Blake grabbed his cell phone/radio. “Coop?” He let go of the button and spoke to me. “He’s at The Pirates’ Den. Alma’s Wednesday night special is Shrimp and Sausage. He was on his way there when he left the office.”
After a long pause, his reply came back. “Yeah, Blake.”
“Get over to the Baptist Church quick as you can. And have John call Adam Devlin and tell him to meet me at the hardware store.”
I grabbed his arm and pointed to the cars in the parking lot of the fellowship hall.
Blake pressed the talk button again. “Never mind that. Adam’s not home.”
“On my way,” Clay said. “What’s up?”
Across the churchyard, a motion-activated light on the back of the hardware store illuminated the area. The window at the top of the steps was completely torn out of the wall. Shattered glass and splintered pieces of wood covered the ground below. “I’m still working on that,” Blake said. “If you see anybody along the way dressed all in black, pick ’em up and bring ’em with you.” He holstered his cell phone.
“One thing’s for sure,” Blake said to me. “That wasn’t a phantom. Phantoms don’t generally have to burst through windows—frame and all—to get out of places.”
EIGHTEEN
I retrieved my shoes and purse. Then I let Blake convince me to go on over to Mamma and Daddy’s. I was exhausted, and Blake and three patrol officers were looking for the phantom, who might also be a hit man. As luck would have it, I pulled into the driveway right behind Merry. We hadn’t spoken since the council meeting, and the evening ahead loomed full of the promise of a tension headache.
Ignoring me, Merry slammed her car door and strode towards the front door. My sister radar clicked on. There was something a shade too dramatic, almost scripted, in Merry’s clearly demonstrated rage.
“Merry, will you wait up?” I wanted to negotiate a truce before we went inside. I crossed the front yard at a run and caught up with her just as Mamma opened the front door and took us in with her quelling gaze.
Mamma was five-feet-four of no-nonsense. Not a hair in her auburn bob was out of place, and her ma
keup was skillfully applied. “Leave your situations at the door,” she said. Her tone, along with the fire in her eyes, told me she’d heard all the details of last night’s skirmish. She didn’t favor us with a backward glance as she returned to the kitchen.

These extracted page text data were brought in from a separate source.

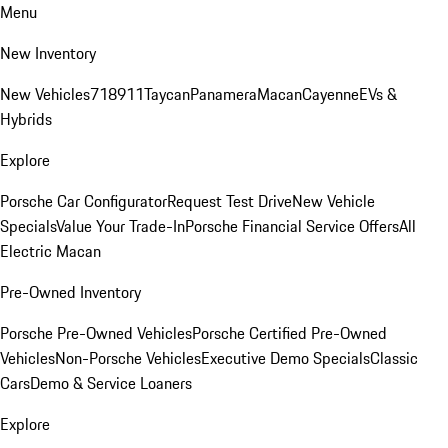
Menu
New Inventory
New Vehicles
718
911
Taycan
Panamera
Macan
Cayenne
EVs &
Hybrids
Explore
Porsche Car Configurator
Request Test Drive
New Vehicle
Specials
Value Your Trade-In
Porsche Financial Service Offers
All
Electric Macan
Pre-Owned Inventory
Porsche Pre-Owned Vehicles
Porsche Certified Pre-Owned
Vehicles
Non-Porsche Vehicles
Executive Demo Specials
Classic
Cars
Demo & Service Loaners
Explore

It was a long-standing rule in our mother’s house that nothing controversial be discussed at the dinner table. But the Mary J. Blige lyrics Mamma used to remind us of the moratorium on brawling in the house—and her bizarre attire—took us both aback.
The animal print exercise tank top and black Lycra capri pants were so far removed from anything Mamma ever wore that we were both struck dumb. We glanced at each other, and then looked to Daddy for an explanation.

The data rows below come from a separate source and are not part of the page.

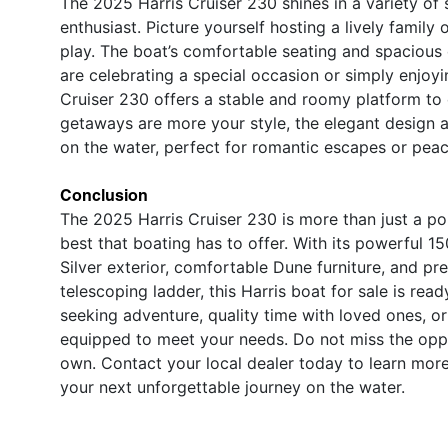
The 2025 Harris Cruiser 230 shines in a variety of 
enthusiast. Picture yourself hosting a lively family
play. The boat’s comfortable seating and spacious 
are celebrating a special occasion or simply enjoyi
Cruiser 230 offers a stable and roomy platform to ca
getaways are more your style, the elegant design 
on the water, perfect for romantic escapes or peace
Conclusion
The 2025 Harris Cruiser 230 is more than just a pont
best that boating has to offer. With its powerful 1
Silver exterior, comfortable Dune furniture, and pr
telescoping ladder, this Harris boat for sale is rea
seeking adventure, quality time with loved ones, or
equipped to meet your needs. Do not miss the opp
own. Contact your local dealer today to learn mor
your next unforgettable journey on the water.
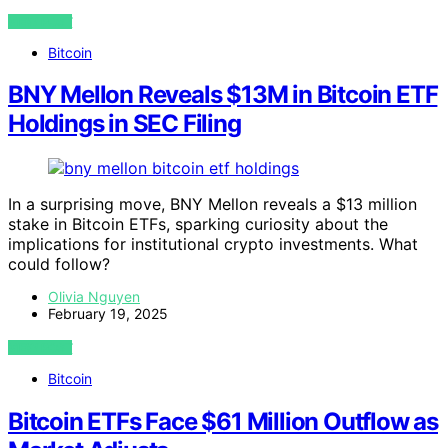
VIEW POST
Bitcoin
BNY Mellon Reveals $13M in Bitcoin ETF
Holdings in SEC Filing
In a surprising move, BNY Mellon reveals a $13 million
stake in Bitcoin ETFs, sparking curiosity about the
implications for institutional crypto investments. What
could follow?
Olivia Nguyen
February 19, 2025
VIEW POST
Bitcoin
Bitcoin ETFs Face $61 Million Outflow as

“Your mamma’s been taking Jazzercise classes,” he explained. “Says it’s a good outlet. Helps her cope. It’s got Chumley all upset. His dinner’s been late every night this week, and she’s started talking like one of those rappers.”
I looked from Daddy to the latest in a long line of sad-sack basset hounds that had occupied the spot by his recliner since I was a child. This one was not even two years old, but the folds of loose skin and big droopy eyes made him look as ancient as his predecessors. Chumley gave a loud woof to emphasize his distress.
“More likely you’re upset because your dinner’s been late,” Merry said. “And Mary J. Blige is rhythm and blues, not rap.”
“It wouldn’t hurt you to cook every now and then, you know,” I informed him. “You could broaden your horizons.”
“Girls, come set the table,” Mamma called.
I stepped over to the sink to wash my hands. I let the water run until it steamed, then I reached for the soap. “I don’t know who’s more spoiled, Daddy or that dog,” I declared.
“You’re all ruined,” Mamma retorted. “Blake called. He’s going to be late. We’ll start without him, but set him a place.”
“What’s going on?” Merry asked.
I kept scrubbing and played innocent.
“He said he’d tell us about it later,” Mamma said.